Precision of floating-point computations
C++11 incorporates the definition of FLT_EVAL_METHOD
from C99 in cfloat
.
FLT_EVAL_METHOD
Possible values:
-1 undetermined
0 evaluate just to the range and precision of the type
1 evaluate float and double as double, and long double as long double.
2 evaluate all as long double
If your compiler defines FLT_EVAL_METHOD
as 2, then the computations of r1
and r2
, and of s1
and s2
below are respectively equivalent:
double var3 = …;
double var4 = …;
double r1 = var3 * var4;
double r2 = (long double)var3 * (long double)var4;
long double s1 = var3 * var4;
long double s2 = (long double)var3 * (long double)var4;
If your compiler defines FLT_EVAL_METHOD as 2, then in all four computations above, the multiplication is done at the precision of the long double
type.
However, if the compiler defines FLT_EVAL_METHOD
as 0 or 1, r1
and r2
, and respectively s1
and s2
, aren't always the same. The multiplications when computing r1
and s1
are done at the precision of double
. The multiplications when computing r2
and s2
are done at the precision of long double
.
Getting wide results from narrow arguments
If you are computing results that are destined to be stored in a wider result type than the type of the operands, as are result1
and result2
in your question, you should always convert the arguments to a type at least as wide as the target, as you do here:
result2=(long double)var3*(long double)var4;
Without this conversion (if you write var3 * var4
), if the compiler's definition of FLT_EVAL_METHOD
is 0 or 1, the product will be computed in the precision of double
, which is a shame, since it is destined to be stored in a long double
.
If the compiler defines FLT_EVAL_METHOD
as 2, then the conversions in (long double)var3*(long double)var4
are not necessary, but they do not hurt either: the expression means exactly the same thing with and without them.
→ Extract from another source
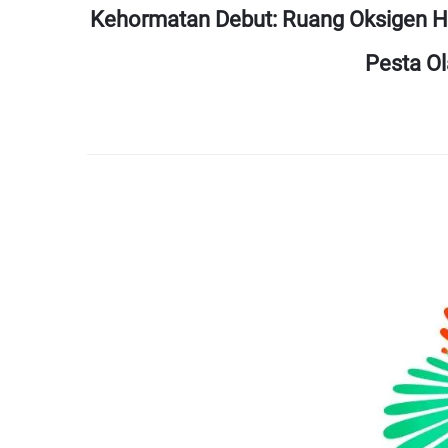
Kehormatan Debut: Ruang Oksigen Hi
Pesta Ol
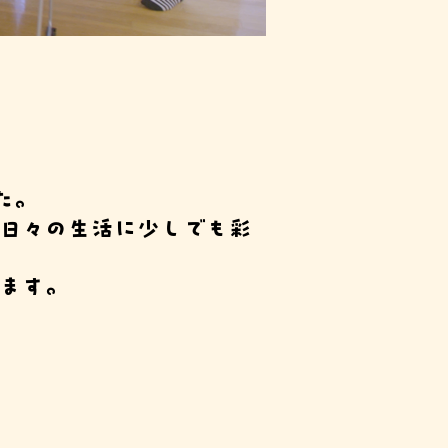
た。
日々の生活に少しでも彩
ます。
Digression: if the destination format is as narrow as the arguments, when is extended-precision for intermediate results better?
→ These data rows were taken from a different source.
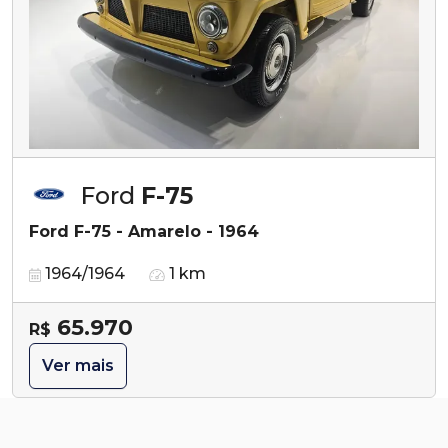
Ford
F-75
Ford F-75 - Amarelo - 1964
1964/1964
1 km
65.970
R$
Ver mais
Paradoxically, for a single operation, rounding only once to the target precision is best. The only effect of computing a single multiplication in extended precision is that the result will be rounded to extended precision and then to double
precision. This makes it less accurate. In other words, with FLT_EVAL_METHOD
0 or 1, the result r2
above is sometimes less accurate than r1
because of double-rounding, and if the compiler uses IEEE 754 floating-point, never better.
The situation is different for larger expressions that contain several operations. For these, it is usually better to compute intermediate results in extended precision, either through explicit conversions or because the compiler uses FLT_EVAL_METHOD == 2
. This question and its accepted answer show that when computing with 80-bit extended precision intermediate computations for binary64 IEEE 754 arguments and results, the interpolation formula u2 * (1.0 - u1) + u1 * u3
always yields a result between u2
and u3
for u1
between 0 and 1. This property may not hold for binary64-precision intermediate computations because of the larger rounding errors then.